Your motive is a little bit more complex: Money

Stage One
To begin your plan, you must first expose a pope. This will cause the world to slaughter a sacred calf to appease the gods, terrified by your arrival. Who is this criminal mastermind? Where did they come from? And why do they look so good in classic black?

Stage Two
Next, you must poison the Town’s Water Supply. This will all be done from a underground secret headquarters of doom, a mysterious place of unrivaled dark glory. Upon seeing this, the world will spontaneously combust, as countless hordes of evil clowns hasten to do your every bidding.

Stage Three
Finally, you must let loose your great supernatural forces, bringing about the return of the antichrist. Your name shall become synonymous with the spice girls, and no man will ever again dare steal your woman. Everyone will bow before your extraordinary charisma, and the world will have no choice but to make you their new god.
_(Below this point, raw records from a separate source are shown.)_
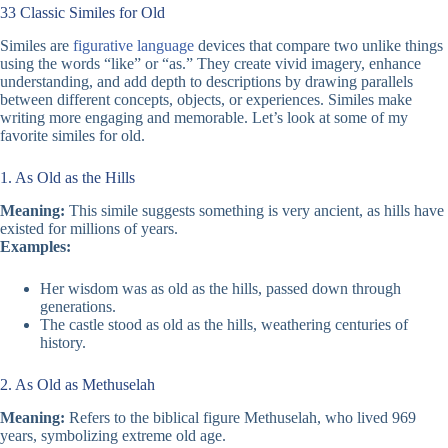
33 Classic Similes for Old
Similes are
figurative language
devices that compare two unlike things
using the words “like” or “as.” They create vivid imagery, enhance
understanding, and add depth to descriptions by drawing parallels
between different concepts, objects, or experiences. Similes make
writing more engaging and memorable. Let’s look at some of my
favorite similes for old.
1. As Old as the Hills
Meaning:
This simile suggests something is very ancient, as hills have
existed for millions of years.
Examples:
Her wisdom was as old as the hills, passed down through
generations.
The castle stood as old as the hills, weathering centuries of
history.
2. As Old as Methuselah
Meaning:
Refers to the biblical figure Methuselah, who lived 969
years, symbolizing extreme old age.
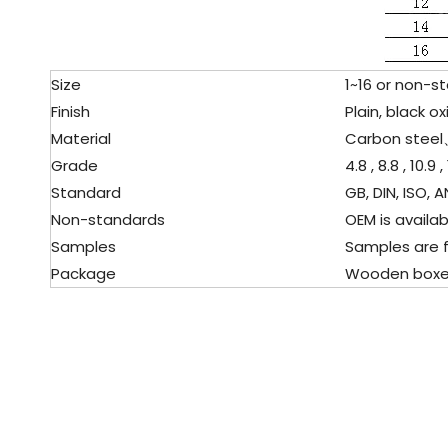
Size
1
~16 or non-s
Finish
Plain, black oxi
Material
Carbon stee
Grade
4.8 , 8.8 , 10.9 , 
Standard
GB, DIN, ISO, AN
Non-standards
OEM is availabl
Samples
Samples are f
Package
Wooden boxes, p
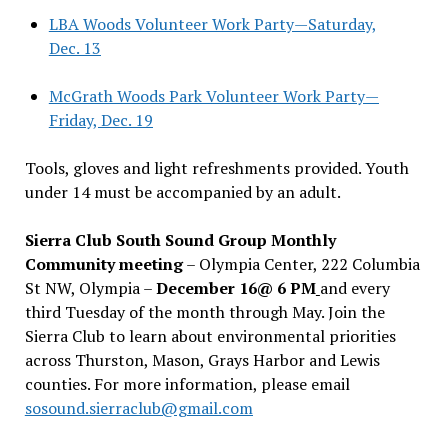
LBA Woods Volunteer Work Party—Saturday,
Dec. 13
McGrath Woods Park Volunteer Work Party—
Friday, Dec. 19
Tools, gloves and light refreshments provided. Youth
under 14 must be accompanied by an adult.
Sierra Club South Sound Group Monthly
Community meeting
– Olympia Center, 222 Columbia
St NW, Olympia –
December 16@ 6 PM
and every
third Tuesday of the month through May. Join the
Sierra Club to learn about environmental priorities
across Thurston, Mason, Grays Harbor and Lewis
counties. For more information, please email
sosound.sierraclub@gmail.com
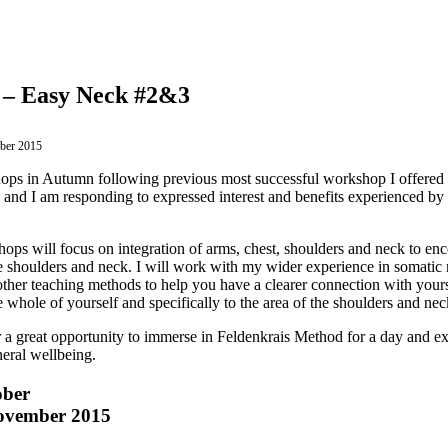
 – Easy Neck #2&3
ober 2015
ops in Autumn following previous most successful workshop I offered la
re and I am responding to expressed interest and benefits experienced b
ps will focus on integration of arms, chest, shoulders and neck to enco
 shoulders and neck. I will work with my wider experience in somati
ther teaching methods to help you have a clearer connection with your
whole of yourself and specifically to the area of the shoulders and nec
 a great opportunity to immerse in Feldenkrais Method for a day and ex
eral wellbeing.
ober
ovember 2015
Y’all can have your world domination and souls. I run the underworld. :mwahaha: :mwahaha: :mwahaha:

Huzzah! I, Dalton, will SHOW YOU ALL!

Your objective is simple: World Domination.

Your motive is a little bit more complex: To show them all

Stage One

To begin your plan, you must first incapacitate a superman. This will cause the world to whisper among themselves, confused by your arrival. Who is this really bad guy? Where did they come from? And why do they look so good in a supervillain costume with gimmicks?

Stage Two

Next, you must sabotoge New York. This will all be done from a floating fortress, a mysterious place of unrivaled dark glory. Upon seeing this, the world will give up, as countless hordes of evil clowns hasten to do your every bidding.

Stage Three

Finally, you must tauntingly wave your needlessly big weather machine, bringing about something that’s really metal. Your name shall become synonymous with fuzzy bunnies, and no man will ever again dare point and laugh. Everyone will bow before your dashing good looks, and the world will have no choice but to restore your credit rating.

Your objective is simple: Soul Accumulation.

Your motive is a little bit more complex: Sadistic pleasure

Stage One
To begin your plan, you must first incinerate a pope. This will cause the world to slaughter a sacred calf to appease the gods, horrified by your arrival. Who is this unholy menace? Where did they come from? And why do they look so good as an elemental?

Stage Two
Next, you must desecrate the Pyramids of Giza. This will all be done from a abandoned church, a mysterious place of unrivaled dark glory. Upon seeing this, the world will spontaneously combust, as countless hordes of animal minions (rats, birds, etc.) hasten to do your every bidding.

Stage Three
Finally, you must unleash your plague of doom, bringing about an end to sanity. Your name shall become synonymous with dear god no, and no man will ever again dare interrupt your sentences. Everyone will bow before your mind-boggling insanity, and the world will have no choice but to worship the ground you walk on.